バイク×プラモデルから「ものづくり」を体感するイベント

静岡県とヤマハ発動機が連携し、高校生にものづくりの魅力を伝える体験型イベント「バイク×プラモで体感する世界ブランド」が、2026年3月14日にヤマハ発動機コミュニケーションプラザ(静岡県磐田市)で開催された。本イベントは、静岡県経済産業部地域産業課が主催し、県内企業への理解促進と将来的な人材確保を目的に企画されたものである。

会場となったヤマハ発動機本社に隣接するコミュニケーションプラザには、県内から24名の高校生が集まった。イベントはヤマハ発動機の企業紹介からスタート。続く展示施設見学では、ヤマハ発動機の歩みや、歴代モデル、技術展示など、実際の製品を目にしながら理解を深めていった。

ヤマハ発動機コミュニケーションプラザの施設見学では、歴代モデルやヤマハ発動機の様々な製品を見学した。

実車の解説から模型制作へ、見比べながら制作すると…

今回制作するプラモデルのモデルとなった「YZF-R1M」は、ヤマハの技術を結集した、公道も走れるMotoGP直系の旗艦スーパースポーツ車だ。

今回制作するプラモデルの原型となった、スーパースポーツモデル「YZF-R1M」の解説では、開発担当者であるヤマハ発動機の田中友基氏が、設計思想や開発の苦労、量産モデルに落とし込む際の課題などを具体的に紹介。スペックや性能の話にとどまらず、「なぜこの形になったのか」「どのように世界と戦っているのか」といった背景が語られたことで、高校生たちの表情も一変した。完成品としてのバイクを見るだけでなく、その背後にある設計思想や開発プロセスに触れられる機会は、高校生にとって貴重な体験となった。

YZF-R1M開発担当の田中氏が、設計思想や量産化の苦労、世界で戦うためのその思想を高校生にわかりやすく解説した。
「YZF-R1M」に使用されている部品に実際に触れると、軽量化されたパーツの軽さに驚きの声を漏らしていた。

座学の後は、いよいよ実践だ。静岡大学の芳賀正之教授による説明を経て、参加者はタミヤ製1/12スケール「YZF-R1M」のプラモデル製作に挑戦した。

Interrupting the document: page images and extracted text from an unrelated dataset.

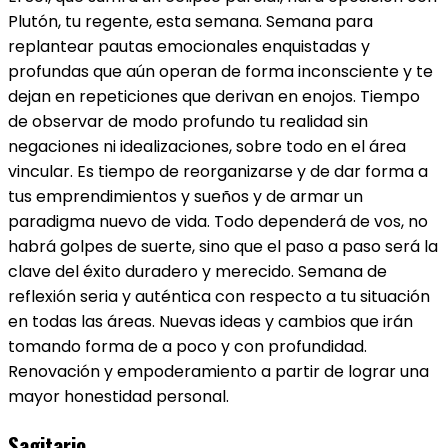
Plutón, tu regente, esta semana. Semana para
replantear pautas emocionales enquistadas y
profundas que aún operan de forma inconsciente y te
dejan en repeticiones que derivan en enojos. Tiempo
de observar de modo profundo tu realidad sin
negaciones ni idealizaciones, sobre todo en el área
vincular. Es tiempo de reorganizarse y de dar forma a
tus emprendimientos y sueños y de armar un
paradigma nuevo de vida. Todo dependerá de vos, no
habrá golpes de suerte, sino que el paso a paso será la
clave del éxito duradero y merecido. Semana de
reflexión seria y auténtica con respecto a tu situación
en todas las áreas. Nuevas ideas y cambios que irán
tomando forma de a poco y con profundidad.
Renovación y empoderamiento a partir de lograr una
mayor honestidad personal.
Sagitario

実物のバイクを見た直後に縮尺モデルを作る。このプロセスにより、バイクの造形美だけでなく、機能に裏打ちされたメカニズムの妙を指先で体感できる。細かなパーツを組み上げていく工程を通じて、構造や設計への理解が自然と深まる構成となっていた。

静岡大学の芳賀教授が、実車を見た直後に模型を作ることで、造形美と構造、設計思想への理解が深まる学びの意義を説明した。
タミヤ製1/12スケール「YZF-R1M」のプラモデル

参加した高校生からは、「実際にバイクの開発者の話を聞けて、将来こういう仕事をしてみたいと思った」「プラモデルを作ることで構造がよく分かり、ものづくりの面白さを実感できた」といった声が聞かれた。

100分間にわたる制作時間のあいだ参加した高校生は制作に没頭し、会場全体が心地よい緊張感と集中力に包まれていた。

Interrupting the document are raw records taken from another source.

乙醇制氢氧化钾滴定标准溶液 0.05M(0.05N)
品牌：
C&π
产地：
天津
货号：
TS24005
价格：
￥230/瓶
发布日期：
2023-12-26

プラモデル制作の経験は少ないという高校生も多かったが、参加者は集中してプラモデル制作を行った。
プラモデルの完成までは、丁寧に制作すると数日は掛かるという。今回は試作時間100分でエンジンまで仕上げることができたので、続きは自宅で完成を目指してもらうこととなった。しかしながら、タミヤのプラモデルは実物と違わぬ精密な造形だ。

楽しい!を入口にして地域産業と若者を結ぶ

今回の企画を立案した静岡県経済産業部地域産業課の担当者および静岡大学の芳賀正之教授は、「静岡には世界に誇れるものづくり企業が数多くあるが、それを地元の高校生が十分に知らない現状があった。ホビーという入口を使うことで、興味を持ちやすくし、将来の選択肢として意識してもらいたかった」と語る。

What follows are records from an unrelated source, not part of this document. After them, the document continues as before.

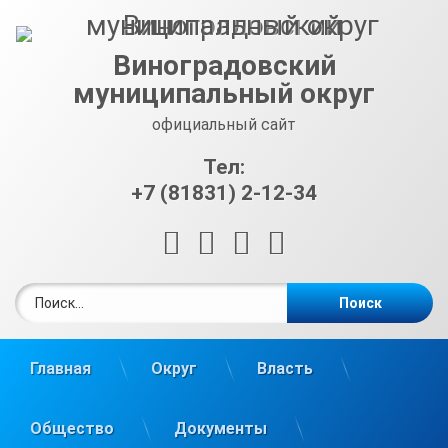
Перейти
к
содержимому
Виноградовский
муниципальный округ
официальный сайт
Тел:
+7 (81831) 2-12-34
RSS
E-mail
ВКонтакте
Telegram
Найти:
Главная
Округ
Власть
Общество
Документы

地方における人材確保が課題となるなかで、こうした取り組みは今後さらに重要性を増していくと考えられる。ホビーと産業を結びつけることで、若年層に自然な形で企業の魅力を伝える本イベントは、地域産業振興の新たなモデルケースとなり得るだろう。静岡発の試みが、全国に広がる可能性にも注目したい。

ヤマハ発動機がある磐田市は静岡県の西部地域に位置するが、中部や東部地域からの参加者も多かった。今回のイベントの注目度の高さを表している。